Here is the relevant code:

# Training Loop
p_mod = PerturbationNetwork(1, 5, t=n)
model = ShiftNetwork(n=1, hidden_size=5, t=n)
optimizer = optim.Adam(list(model.parameters()) + list(p_mod.parameters()), lr=0.01)
for epoch in range(1000):
    # Forward pass 1
    p_out = p_mod(p)
    y_pred = model(X, p_out)
    loss = model.log_likelihood(y_pred, y, p_out)
    optimizer.zero_grad()
    loss.backward()
    optimizer.step()

Here is the forward pass for the first stage:

    def forward(self, x):
        # Create the perturbation profile
        p_i = self.relu(self.fc0(x))
        p_i = self.p_out(p_i)

        # Rescale
        p_scale = p_i*float(p_i.shape[0])
        p_scale = torch.tensor(p_scale, dtype=int)

        return p_scale

And here is the forward pass for the second stage:

    def forward(self, X, p):

        x_shift = self.shift_rows(X, p)
        x_shift  = self.nan_mean(x_shift)

        x_shift = warp.fill_nan_with_last_value(x_shift.squeeze(0))
        x_shift = x_shift[::self.sr]
        x_shift = x_shift[:len(p)]
        x_shift = x_shift.unsqueeze(1)
  
        h1 = self.relu(self.fc1(x_shift))
        h2 = self.relu(self.fc2(h1))
        h3 = self.relu(self.fc3(h2))
        y = self.fc4(h3)
        return y.squeeze(1)

The helper functions have been built using torch functions. I’ve tested them separately.
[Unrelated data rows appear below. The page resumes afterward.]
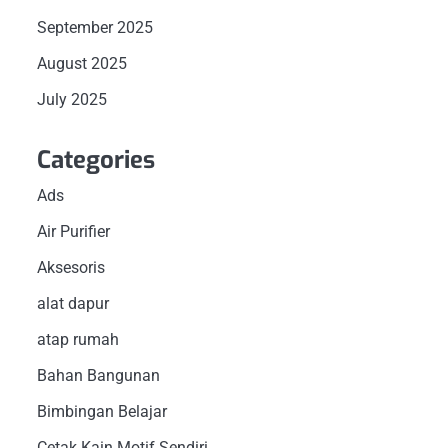
September 2025
August 2025
July 2025
Categories
Ads
Air Purifier
Aksesoris
alat dapur
atap rumah
Bahan Bangunan
Bimbingan Belajar
Cetak Kain Motif Sendiri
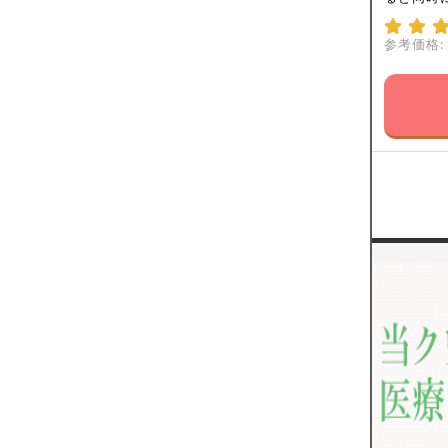
参考価格:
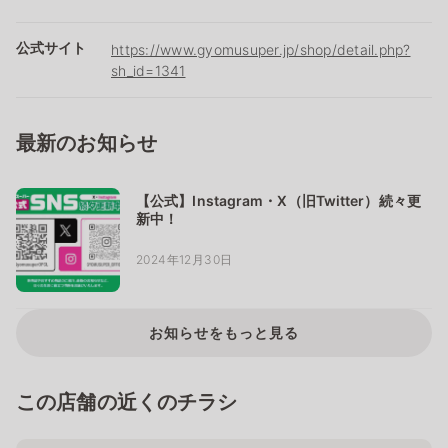
公式サイト
https://www.gyomusuper.jp/shop/detail.php?
sh_id=1341
最新のお知らせ
【公式】Instagram・X（旧Twitter）続々更
新中！
2024年12月30日
お知らせをもっと見る
この店舗の近くのチラシ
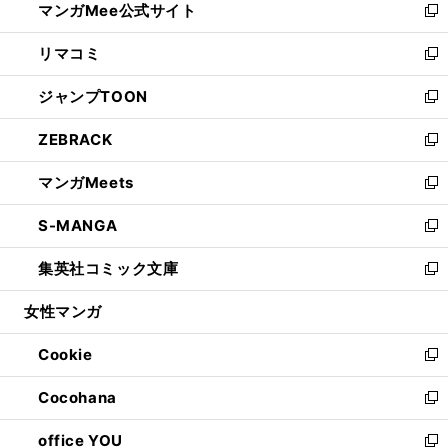
マンガMee公式サイト
く
ド
ィ
い
新
ウ
ン
ウ
し
リマコミ
で
ド
ィ
い
新
開
ウ
ン
ウ
し
ジャンプTOON
く
で
ド
ィ
い
新
開
ウ
ン
ウ
し
ZEBRACK
く
で
ド
ィ
い
新
開
ウ
ン
ウ
し
マンガMeets
く
で
ド
ィ
い
新
開
ウ
ン
ウ
し
S-MANGA
く
で
ド
ィ
い
新
開
ウ
ン
ウ
し
集英社コミック文庫
く
で
ド
ィ
い
新
開
ウ
ン
ウ
し
女性マンガ
く
で
ド
ィ
い
開
ウ
ン
ウ
Cookie
く
で
ド
ィ
新
開
ウ
ン
し
Cocohana
く
で
ド
い
新
開
ウ
ウ
し
office YOU
く
で
ィ
い
新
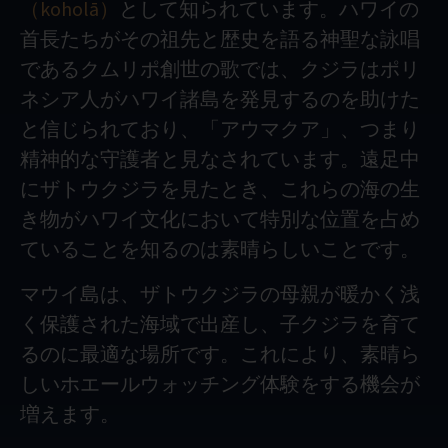
（koholā）
として知られています。ハワイの
首長たちがその祖先と歴史を語る神聖な詠唱
であるクムリポ創世の歌では、クジラはポリ
ネシア人がハワイ諸島を発見するのを助けた
と信じられており、「アウマクア」、つまり
精神的な守護者と見なされています。遠足中
にザトウクジラを見たとき、これらの海の生
き物がハワイ文化において特別な位置を占め
ていることを知るのは素晴らしいことです。
マウイ島は、ザトウクジラの母親が暖かく浅
く保護された海域で出産し、子クジラを育て
るのに最適な場所です。これにより、素晴ら
しいホエールウォッチング体験をする機会が
増えます。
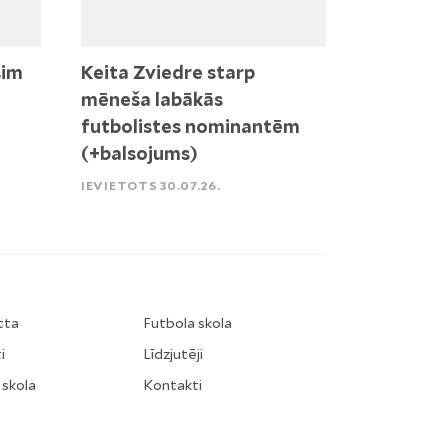
sim
Keita Zviedre starp
mēneša labākās
futbolistes nominantēm
(+balsojums)
IEVIETOTS 30.07.26.
tta
Futbola skola
i
Līdzjutēji
 skola
Kontakti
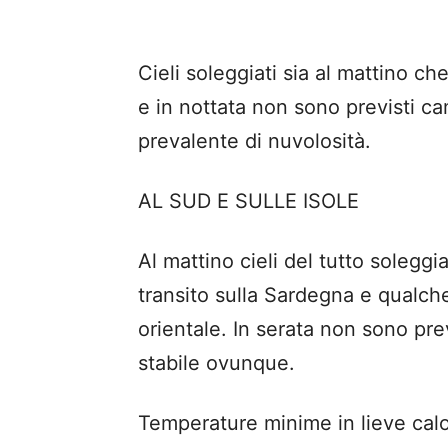
Cieli soleggiati sia al mattino che
e in nottata non sono previsti c
prevalente di nuvolosità.
AL SUD E SULLE ISOLE
Al mattino cieli del tutto soleggi
transito sulla Sardegna e qualche
orientale. In serata non sono pre
stabile ovunque.
Temperature minime in lieve calo;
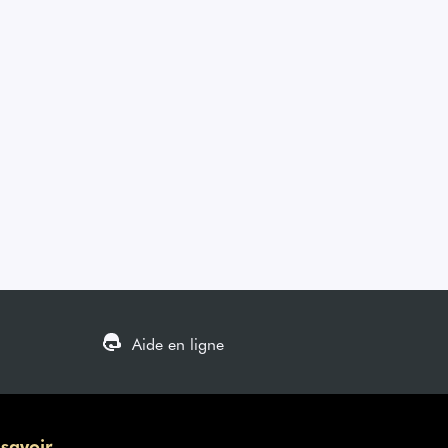
Aide en ligne
 savoir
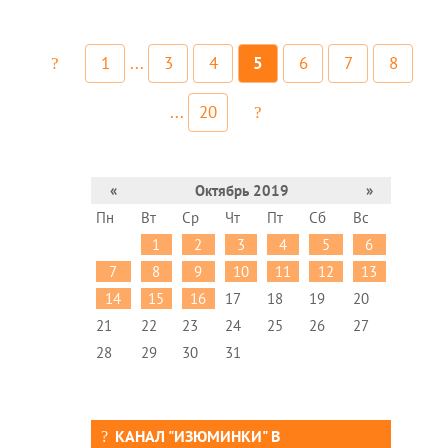
1
...
3
4
5
6
7
8
...
20
«
Октябрь 2019
»
Пн
Вт
Ср
Чт
Пт
Сб
Вс
1
2
3
4
5
6
7
8
9
10
11
12
13
14
15
16
17
18
19
20
21
22
23
24
25
26
27
28
29
30
31
КАНАЛ "ИЗЮМИНКИ" В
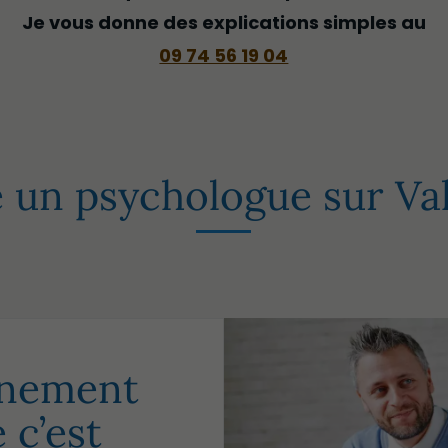
Je vous donne des explications simples au
09 74 56 19 04
 un psychologue sur Va
nement
 c’est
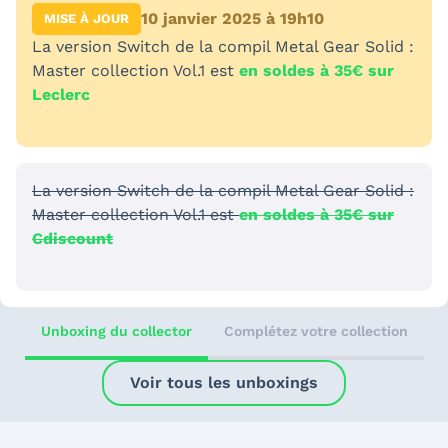
10 janvier 2025 à 19h10
MISE À JOUR
La version Switch de la compil Metal Gear Solid :
Master collection Vol.1 est
en soldes à 35€ sur
Leclerc
La version Switch de la compil Metal Gear Solid :
Master collection Vol.1 est
en soldes à 35€ sur
Cdiscount
Unboxing du collector
Complétez votre collection
Voir tous les unboxings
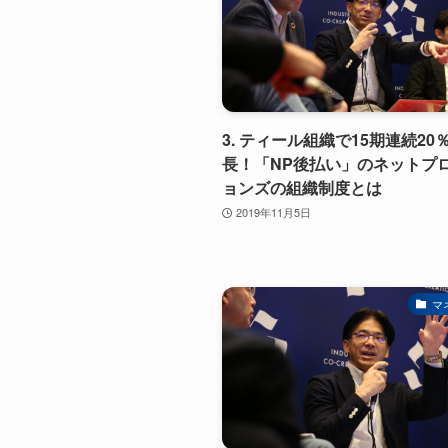
3. ティール組織で15期連続20
長！「NP後払い」のネットプ
ョンズの組織制度とは
2019年11月5日
マ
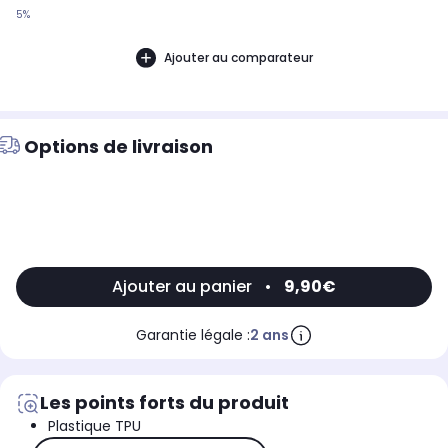
5%
Ajouter au comparateur
Options de livraison
Ajouter au panier
•
9,90€
Garantie légale :
2 ans
Les points forts du produit
Plastique TPU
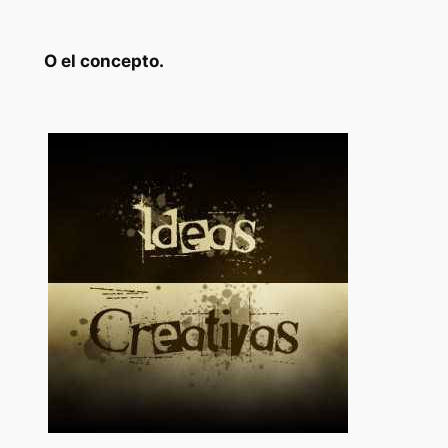
O el concepto.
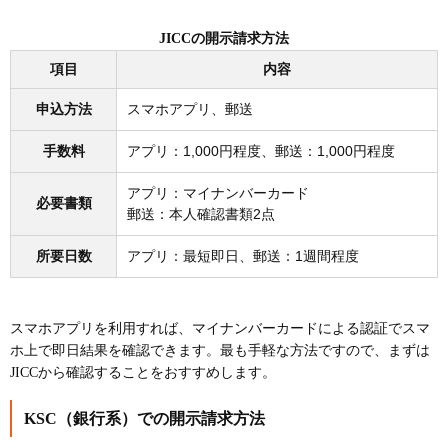
JICCの開示請求方法
項目
内容
申込方法
スマホアプリ、郵送
手数料
アプリ：1,000円程度、郵送：1,000円程度
アプリ：マイナンバーカード
必要書類
郵送：本人確認書類2点
所要日数
アプリ：最短即日、郵送：1週間程度
スマホアプリを利用すれば、マイナンバーカードによる認証でスマ
ホ上で即日結果を確認できます。最も手軽な方法ですので、まずは
JICCから確認することをおすすめします。
KSC（銀行系）での開示請求方法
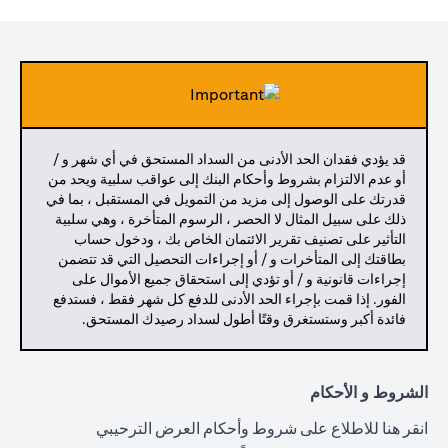
قد يؤدي فقدان الحد الأدنى من السداد المستحق في أي شهر و /
أو عدم الالتزام بشروط وأحكام البنك إلى عواقب سلبية ويحد من
قدرتك على الوصول إلى مزيد من التمويل في المستقبل ، بما في
ذلك على سبيل المثال لا الحصر ، الرسوم المتأخرة ، وهي سلبية
التأثير على تصنيف تقرير الائتمان الخاص بك ، ودخول حساب
بطاقتك إلى المتأخرات و / أو إجراءات التحصيل التي قد تتضمن
إجراءات قانونية و / أو تؤدي إلى استحقاق جميع الأموال على
الفور. إذا قمت بإجراء الحد الأدنى للدفع كل شهر فقط ، فستدفع
فائدة أكبر وستستغرق وقتًا أطول لسداد رصيدك المستحق.
الشروط و الأحكام
(opens in a new tab)
انقر هنا
للاطلاع على شروط وأحكام العرض الترحيبي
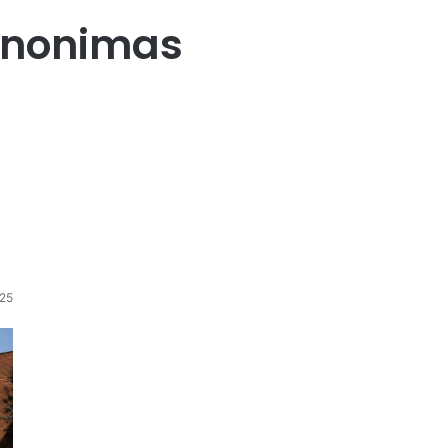
Anonimas
25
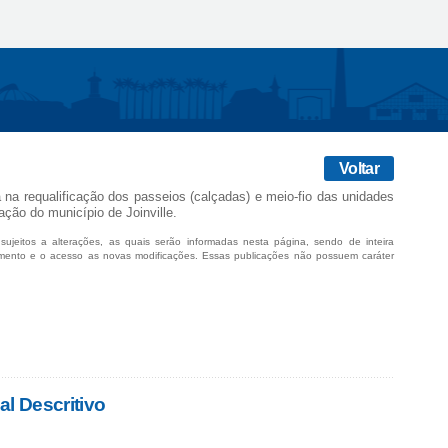
Voltar
na requalificação dos passeios (calçadas) e meio-fio das unidades
ção do município de Joinville​.
sujeitos a alterações, as quais serão informadas nesta página, sendo de inteira
mento e o acesso as novas modificações. Essas publicações não possuem caráter
al Descritivo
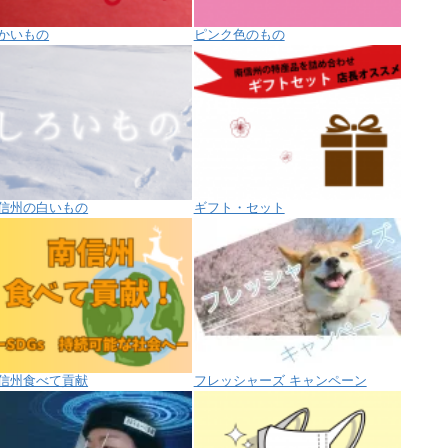
かいもの
ピンク色のもの
信州の白いもの
ギフト・セット
信州食べて貢献
フレッシャーズ キャンペーン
They are:

    def shift_rows(self, X, p):
        # Get the dimensions of the input matrix
        num_rows, num_cols = X.size()

        # Create an empty tensor of the same shape as the input matrix
        shifted_X = torch.torch.full((X.shape[0],X.shape[1]), float('nan'))

        # Iterate over each row of the input matrix
        for i in range(0, (len(p)-1)):
            # Get the shift value for the current row
            shift_amount = int(p[i].item())  # Convert tensor to scalar

            # Perform the row shifting operation
            shifted_X[i*self.sr, :] = torch.roll(X[i*self.sr, :], shifts=shift_amount, dims=0)

        return shifted_X
    
    def nan_mean(self, input):
        # Create a mask for NaN values
        mask = torch.isnan(input)
        
        # Replace NaN values with zeros
        input_zeros = torch.where(mask, torch.zeros_like(input), input)
        
        # Compute the sum and count of non-NaN values along each column
        col_sum = torch.sum(input_zeros, dim=0)
        col_count = torch.sum(~mask, dim=0, dtype=torch.float32)
        
        # Compute the column-wise mean, ignoring NaN values
        output = torch.where(col_count > 0, col_sum / col_count, torch.tensor(float('nan')))
        
        return output

  def fill_nan_with_last_value(x):
      mask = torch.isnan(x)
  
      last = x[0].item()
      for i in range(1, x.shape[0]):
          if mask[i].item():
              x[i] = last
          elif mask[i].item() is False:
              last = x[i].item()
      return x

Everything works and has been tested individually, its just when putting it all together I lose the gradients somewhere.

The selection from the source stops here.